Your goal
For the entries below, count the lines containing "idoles" and give only that number.

(Data provided begins)

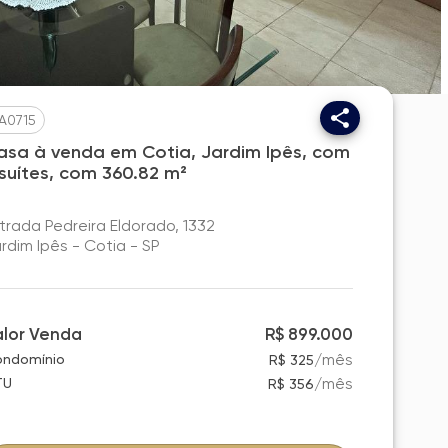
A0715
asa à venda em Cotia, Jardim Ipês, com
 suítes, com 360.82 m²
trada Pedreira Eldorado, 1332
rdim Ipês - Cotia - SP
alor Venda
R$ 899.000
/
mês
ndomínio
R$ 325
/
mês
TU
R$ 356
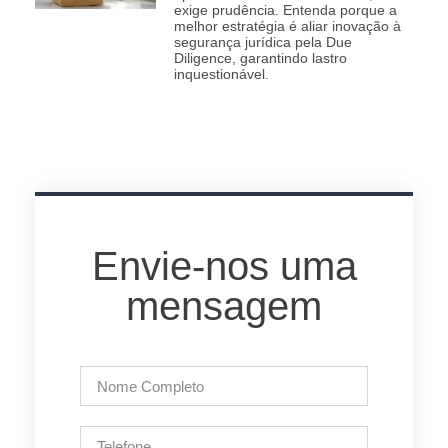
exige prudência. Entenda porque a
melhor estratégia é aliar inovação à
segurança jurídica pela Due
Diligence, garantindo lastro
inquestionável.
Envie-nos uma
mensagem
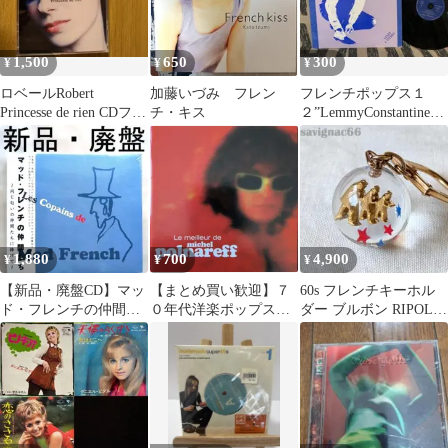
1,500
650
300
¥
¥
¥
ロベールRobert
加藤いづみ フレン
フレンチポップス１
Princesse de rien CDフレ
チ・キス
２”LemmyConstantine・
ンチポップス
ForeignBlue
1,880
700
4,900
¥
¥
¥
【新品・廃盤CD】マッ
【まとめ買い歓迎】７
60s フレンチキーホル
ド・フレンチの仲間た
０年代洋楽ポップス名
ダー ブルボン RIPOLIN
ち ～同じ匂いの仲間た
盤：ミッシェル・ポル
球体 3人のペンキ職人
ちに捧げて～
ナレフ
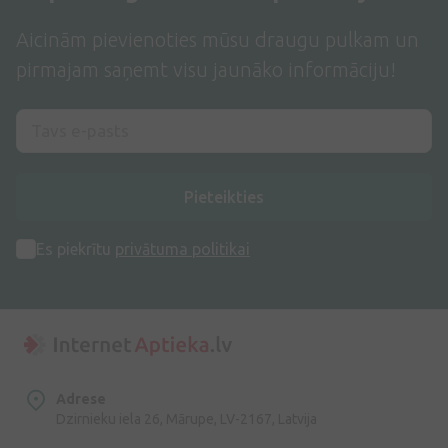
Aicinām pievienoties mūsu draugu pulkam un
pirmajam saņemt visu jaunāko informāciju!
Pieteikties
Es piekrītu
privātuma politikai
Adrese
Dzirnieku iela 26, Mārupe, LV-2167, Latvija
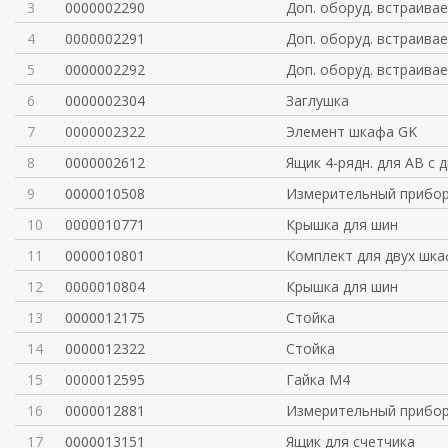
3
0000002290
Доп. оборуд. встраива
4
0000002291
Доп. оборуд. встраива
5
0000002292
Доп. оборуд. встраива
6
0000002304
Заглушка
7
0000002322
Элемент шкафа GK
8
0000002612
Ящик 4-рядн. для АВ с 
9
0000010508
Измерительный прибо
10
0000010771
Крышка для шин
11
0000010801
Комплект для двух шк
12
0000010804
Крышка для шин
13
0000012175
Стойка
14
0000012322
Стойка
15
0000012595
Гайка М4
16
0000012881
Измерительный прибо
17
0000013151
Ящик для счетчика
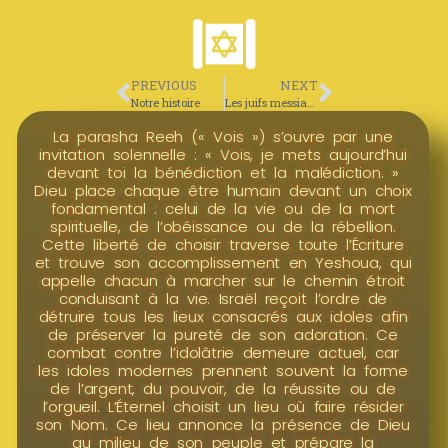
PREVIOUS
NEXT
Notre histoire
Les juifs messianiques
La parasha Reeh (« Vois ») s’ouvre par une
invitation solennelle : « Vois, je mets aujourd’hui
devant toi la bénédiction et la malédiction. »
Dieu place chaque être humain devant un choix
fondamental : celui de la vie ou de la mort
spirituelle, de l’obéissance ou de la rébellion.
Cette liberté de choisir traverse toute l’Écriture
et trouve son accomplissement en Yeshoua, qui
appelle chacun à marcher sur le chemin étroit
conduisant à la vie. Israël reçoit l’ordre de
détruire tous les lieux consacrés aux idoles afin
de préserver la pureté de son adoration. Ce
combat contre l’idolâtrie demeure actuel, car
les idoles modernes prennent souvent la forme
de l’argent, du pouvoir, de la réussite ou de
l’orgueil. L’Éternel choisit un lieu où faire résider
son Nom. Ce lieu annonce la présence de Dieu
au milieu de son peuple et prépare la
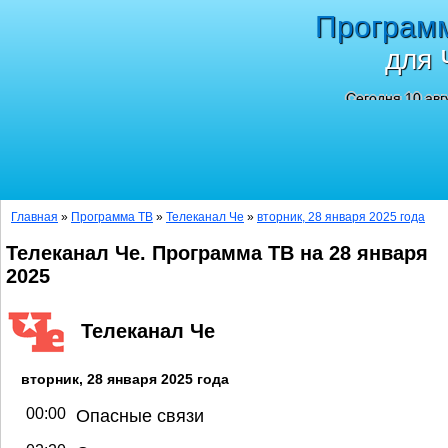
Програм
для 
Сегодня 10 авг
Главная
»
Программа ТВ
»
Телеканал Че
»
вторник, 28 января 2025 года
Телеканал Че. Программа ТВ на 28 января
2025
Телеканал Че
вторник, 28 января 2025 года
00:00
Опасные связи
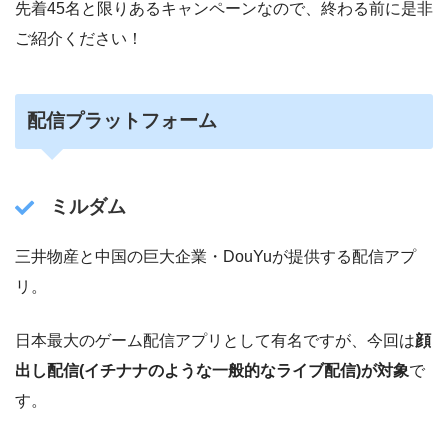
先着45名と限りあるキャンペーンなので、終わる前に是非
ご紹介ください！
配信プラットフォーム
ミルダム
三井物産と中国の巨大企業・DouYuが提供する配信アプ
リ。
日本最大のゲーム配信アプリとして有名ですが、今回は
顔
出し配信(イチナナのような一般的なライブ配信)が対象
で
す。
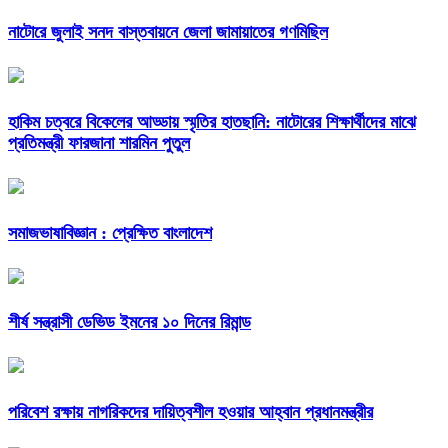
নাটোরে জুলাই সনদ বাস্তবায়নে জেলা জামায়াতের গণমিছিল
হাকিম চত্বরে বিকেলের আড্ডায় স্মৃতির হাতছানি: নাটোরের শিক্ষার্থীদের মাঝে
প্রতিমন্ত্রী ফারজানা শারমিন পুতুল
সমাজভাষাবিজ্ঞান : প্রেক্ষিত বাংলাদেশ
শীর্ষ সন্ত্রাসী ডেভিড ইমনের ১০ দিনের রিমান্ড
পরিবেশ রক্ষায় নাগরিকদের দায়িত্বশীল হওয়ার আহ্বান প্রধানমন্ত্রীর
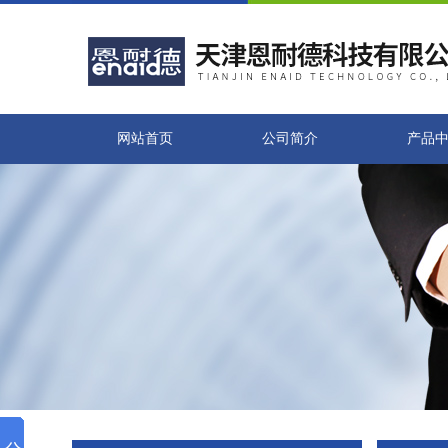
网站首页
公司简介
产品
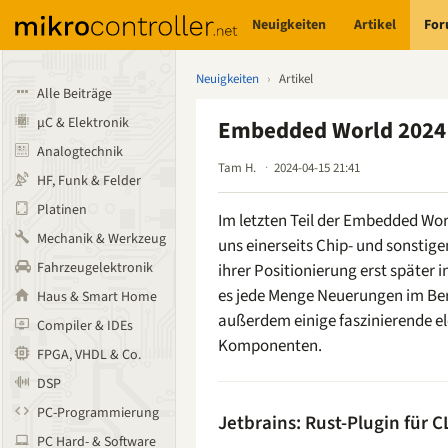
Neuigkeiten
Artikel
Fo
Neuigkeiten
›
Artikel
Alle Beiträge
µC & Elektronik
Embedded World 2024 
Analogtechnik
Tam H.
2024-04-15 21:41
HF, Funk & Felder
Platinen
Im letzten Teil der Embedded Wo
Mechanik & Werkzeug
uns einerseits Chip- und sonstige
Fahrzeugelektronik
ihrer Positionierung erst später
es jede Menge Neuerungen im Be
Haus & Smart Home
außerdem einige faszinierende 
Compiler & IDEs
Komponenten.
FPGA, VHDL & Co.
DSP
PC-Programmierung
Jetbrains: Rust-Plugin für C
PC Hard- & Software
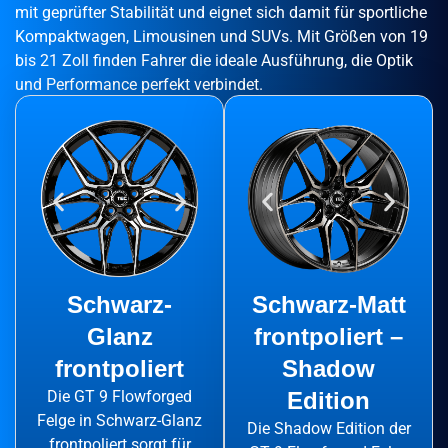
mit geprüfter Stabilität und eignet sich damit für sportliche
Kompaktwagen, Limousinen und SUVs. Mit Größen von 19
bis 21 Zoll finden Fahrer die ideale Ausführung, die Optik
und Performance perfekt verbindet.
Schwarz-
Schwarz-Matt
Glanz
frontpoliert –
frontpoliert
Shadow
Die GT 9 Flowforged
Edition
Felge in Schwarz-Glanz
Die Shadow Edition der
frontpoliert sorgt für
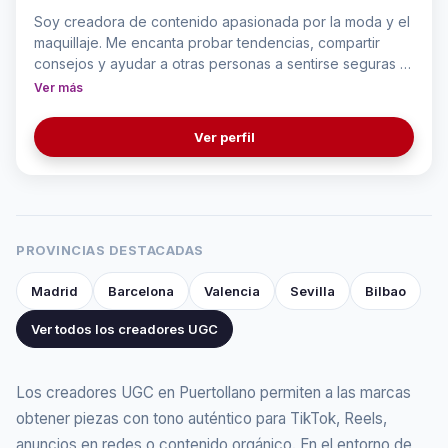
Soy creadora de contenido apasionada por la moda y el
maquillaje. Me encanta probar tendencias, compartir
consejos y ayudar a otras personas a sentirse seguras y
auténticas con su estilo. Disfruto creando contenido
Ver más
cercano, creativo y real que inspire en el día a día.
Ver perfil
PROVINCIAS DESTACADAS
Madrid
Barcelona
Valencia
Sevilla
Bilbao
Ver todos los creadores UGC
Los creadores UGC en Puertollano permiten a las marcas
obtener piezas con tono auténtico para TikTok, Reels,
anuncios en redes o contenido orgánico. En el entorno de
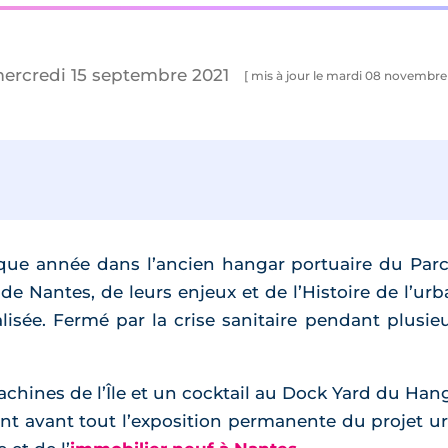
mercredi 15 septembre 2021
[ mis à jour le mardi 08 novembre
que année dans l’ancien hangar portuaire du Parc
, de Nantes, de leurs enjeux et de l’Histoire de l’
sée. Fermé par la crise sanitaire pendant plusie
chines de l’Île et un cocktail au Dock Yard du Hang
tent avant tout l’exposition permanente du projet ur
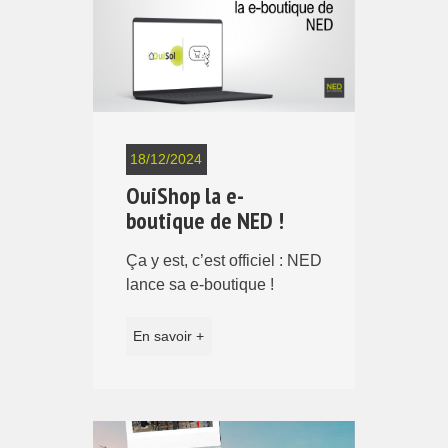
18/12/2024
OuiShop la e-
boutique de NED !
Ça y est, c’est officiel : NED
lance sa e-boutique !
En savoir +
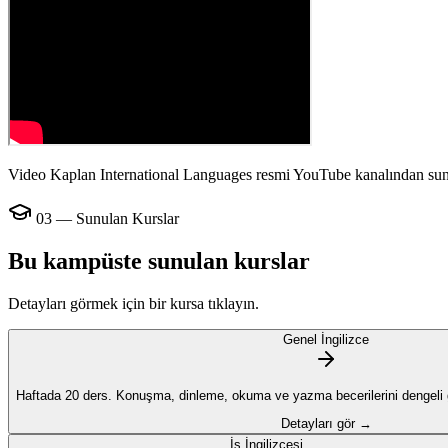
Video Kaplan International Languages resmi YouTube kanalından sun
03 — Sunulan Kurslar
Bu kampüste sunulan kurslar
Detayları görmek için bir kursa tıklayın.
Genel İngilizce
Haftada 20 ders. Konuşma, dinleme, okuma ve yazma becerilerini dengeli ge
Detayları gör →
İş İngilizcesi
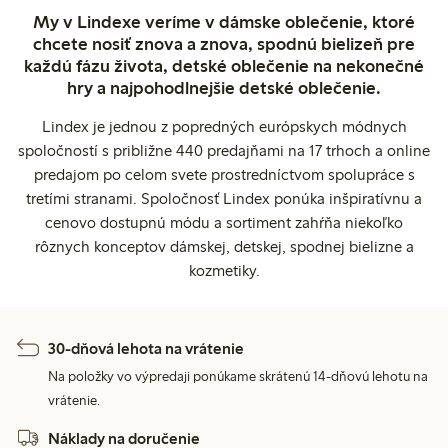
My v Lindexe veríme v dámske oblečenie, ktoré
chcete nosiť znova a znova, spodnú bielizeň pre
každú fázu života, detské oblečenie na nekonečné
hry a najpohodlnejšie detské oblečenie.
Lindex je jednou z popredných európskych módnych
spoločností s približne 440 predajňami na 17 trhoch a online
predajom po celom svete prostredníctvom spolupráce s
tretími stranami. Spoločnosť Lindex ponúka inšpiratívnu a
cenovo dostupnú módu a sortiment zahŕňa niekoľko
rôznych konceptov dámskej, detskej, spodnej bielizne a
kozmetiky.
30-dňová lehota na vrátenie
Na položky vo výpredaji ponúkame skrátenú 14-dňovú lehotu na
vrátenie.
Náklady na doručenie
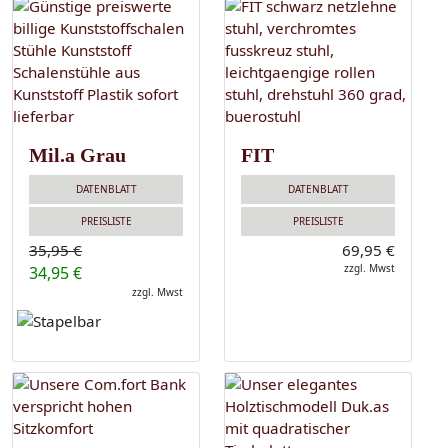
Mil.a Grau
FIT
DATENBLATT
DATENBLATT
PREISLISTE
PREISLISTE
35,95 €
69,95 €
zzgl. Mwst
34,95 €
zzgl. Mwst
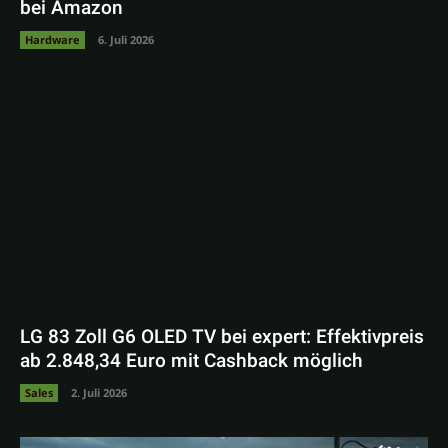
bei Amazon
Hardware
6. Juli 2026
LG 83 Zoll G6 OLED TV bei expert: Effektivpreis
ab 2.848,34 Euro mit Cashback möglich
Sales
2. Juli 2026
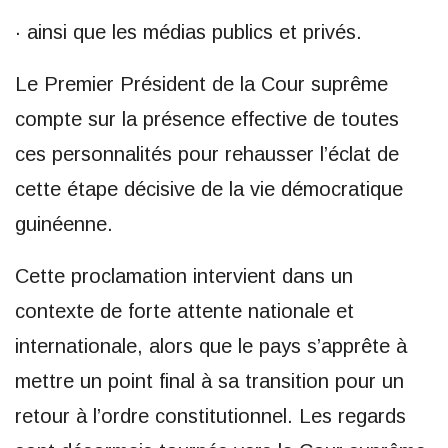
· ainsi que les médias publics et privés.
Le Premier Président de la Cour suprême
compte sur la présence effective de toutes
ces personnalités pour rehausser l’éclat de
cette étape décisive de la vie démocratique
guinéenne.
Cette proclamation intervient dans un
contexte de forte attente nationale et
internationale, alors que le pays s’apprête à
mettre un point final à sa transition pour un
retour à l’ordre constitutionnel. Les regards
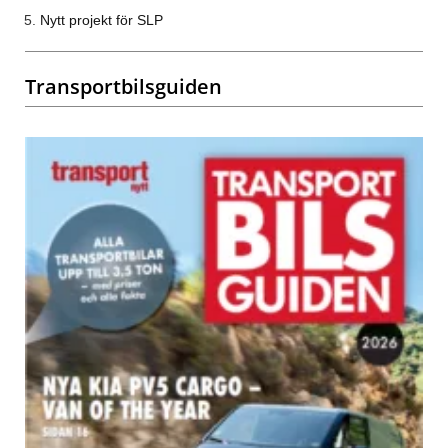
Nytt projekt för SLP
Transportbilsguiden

(Data provided ends)

Response
2